__Problem to solve__
From the data that follows, print exactly the lines starting at the one containing "Participant of the" and ending at the one containing "for the provision"; include both of them and nothing more.

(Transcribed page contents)
▼

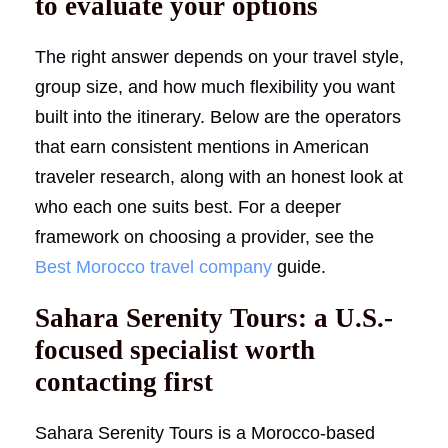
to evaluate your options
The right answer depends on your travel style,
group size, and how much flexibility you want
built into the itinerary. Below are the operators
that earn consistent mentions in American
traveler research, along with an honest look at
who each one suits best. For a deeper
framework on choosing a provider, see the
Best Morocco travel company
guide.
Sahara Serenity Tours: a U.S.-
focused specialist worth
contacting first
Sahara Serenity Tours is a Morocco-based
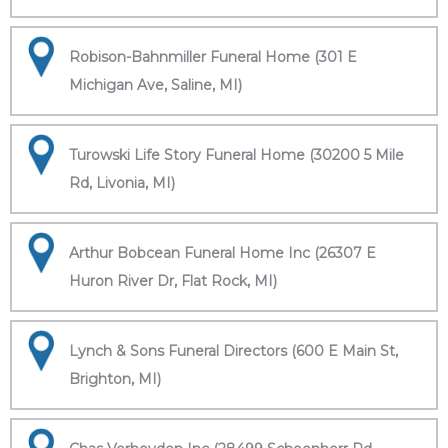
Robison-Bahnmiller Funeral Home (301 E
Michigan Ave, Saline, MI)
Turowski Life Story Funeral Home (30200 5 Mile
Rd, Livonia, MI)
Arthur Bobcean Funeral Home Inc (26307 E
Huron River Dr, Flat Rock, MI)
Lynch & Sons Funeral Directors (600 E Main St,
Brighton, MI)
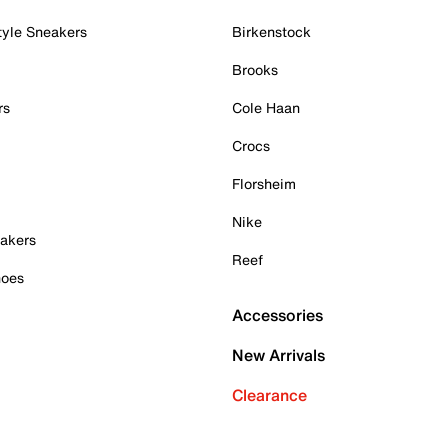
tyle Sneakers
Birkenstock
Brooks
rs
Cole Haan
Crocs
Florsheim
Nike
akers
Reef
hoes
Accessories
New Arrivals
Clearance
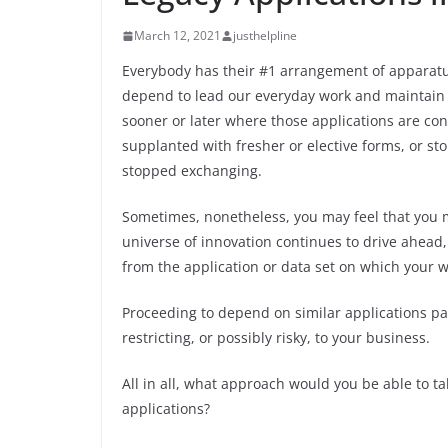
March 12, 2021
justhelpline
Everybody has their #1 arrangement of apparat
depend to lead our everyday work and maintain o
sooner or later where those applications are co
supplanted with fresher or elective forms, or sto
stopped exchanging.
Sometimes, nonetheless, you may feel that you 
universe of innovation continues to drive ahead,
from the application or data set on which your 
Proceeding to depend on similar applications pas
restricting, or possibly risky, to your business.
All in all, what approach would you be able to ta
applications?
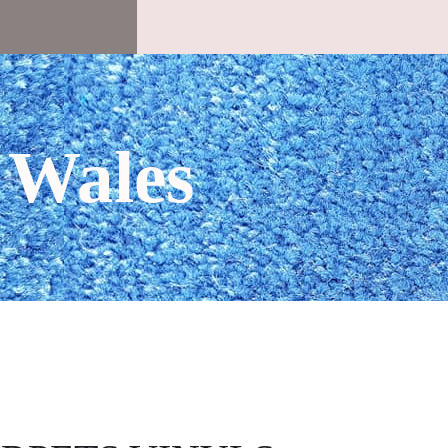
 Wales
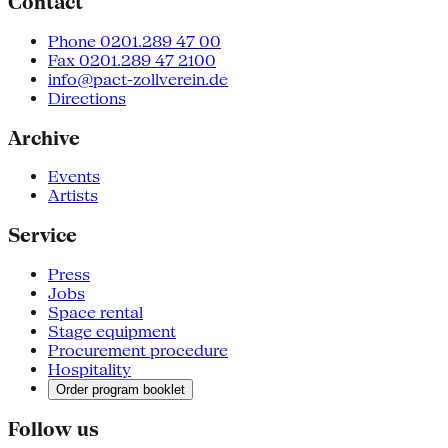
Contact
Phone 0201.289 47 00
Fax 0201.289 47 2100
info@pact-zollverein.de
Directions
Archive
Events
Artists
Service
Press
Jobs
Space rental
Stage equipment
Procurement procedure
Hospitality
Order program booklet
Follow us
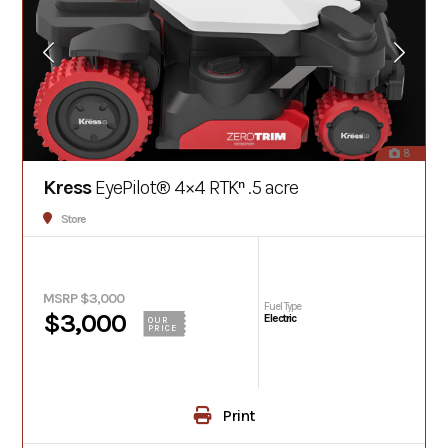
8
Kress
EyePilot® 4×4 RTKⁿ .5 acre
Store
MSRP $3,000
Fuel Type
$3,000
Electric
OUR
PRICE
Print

▲
▼

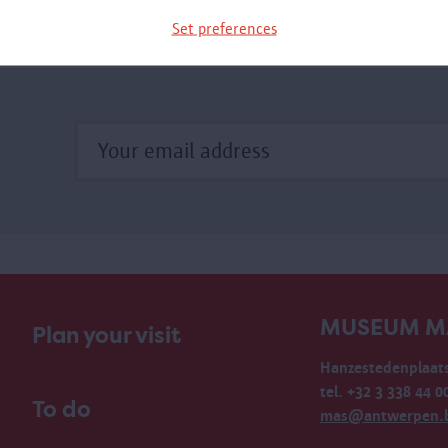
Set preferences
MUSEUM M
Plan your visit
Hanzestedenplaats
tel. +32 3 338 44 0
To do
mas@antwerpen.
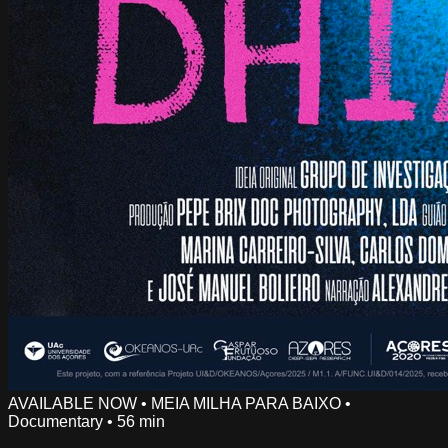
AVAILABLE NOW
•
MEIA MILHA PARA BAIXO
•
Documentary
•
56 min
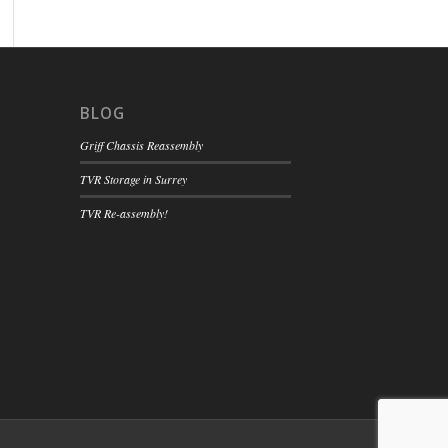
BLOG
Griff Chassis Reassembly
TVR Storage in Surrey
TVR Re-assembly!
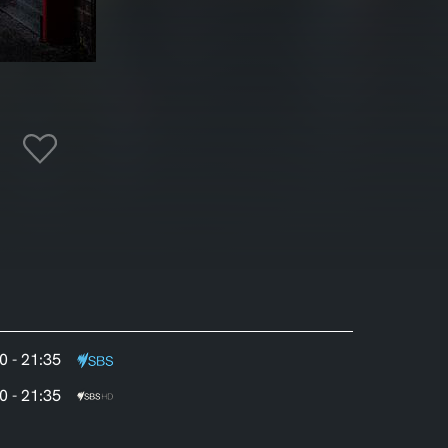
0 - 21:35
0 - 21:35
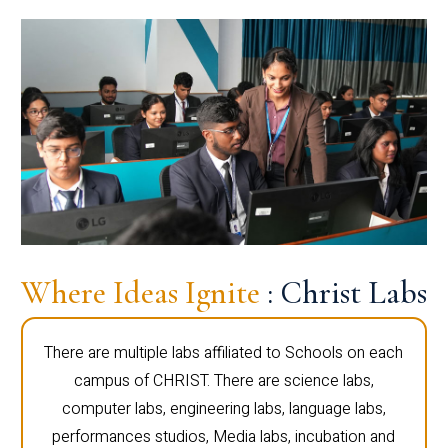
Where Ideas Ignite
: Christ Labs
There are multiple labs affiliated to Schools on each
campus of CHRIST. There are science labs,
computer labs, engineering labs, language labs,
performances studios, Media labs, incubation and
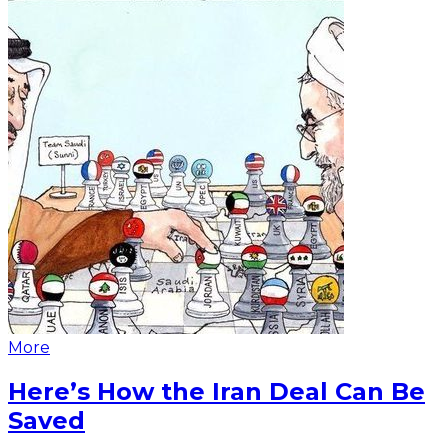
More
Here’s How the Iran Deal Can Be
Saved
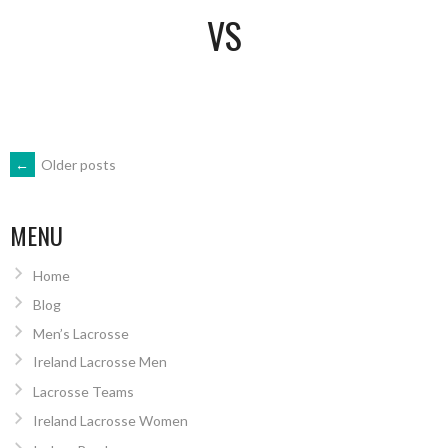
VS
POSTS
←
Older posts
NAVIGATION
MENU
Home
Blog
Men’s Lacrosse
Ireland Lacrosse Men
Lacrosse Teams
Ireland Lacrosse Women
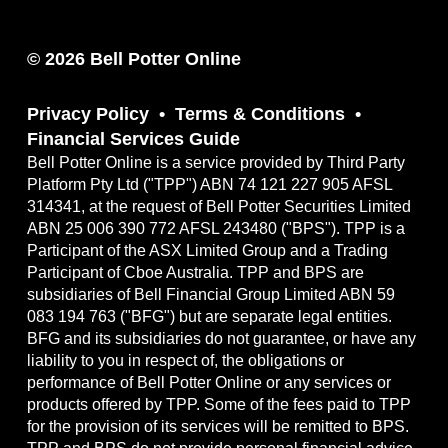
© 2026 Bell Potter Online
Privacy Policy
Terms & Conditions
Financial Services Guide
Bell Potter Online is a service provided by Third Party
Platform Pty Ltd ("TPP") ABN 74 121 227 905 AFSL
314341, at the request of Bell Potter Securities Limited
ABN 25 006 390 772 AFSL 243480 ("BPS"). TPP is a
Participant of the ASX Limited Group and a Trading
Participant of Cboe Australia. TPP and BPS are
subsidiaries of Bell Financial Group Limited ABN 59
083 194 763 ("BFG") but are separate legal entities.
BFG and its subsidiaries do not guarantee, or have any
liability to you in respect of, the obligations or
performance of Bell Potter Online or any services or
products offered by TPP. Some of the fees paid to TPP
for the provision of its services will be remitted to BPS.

▲

__Output for this exercise__
Participant of the ASX Limited Group and a Trading
Participant of Cboe Australia. TPP and BPS are
subsidiaries of Bell Financial Group Limited ABN 59
083 194 763 ("BFG") but are separate legal entities.
BFG and its subsidiaries do not guarantee, or have any
liability to you in respect of, the obligations or
performance of Bell Potter Online or any services or
products offered by TPP. Some of the fees paid to TPP
for the provision of its services will be remitted to BPS.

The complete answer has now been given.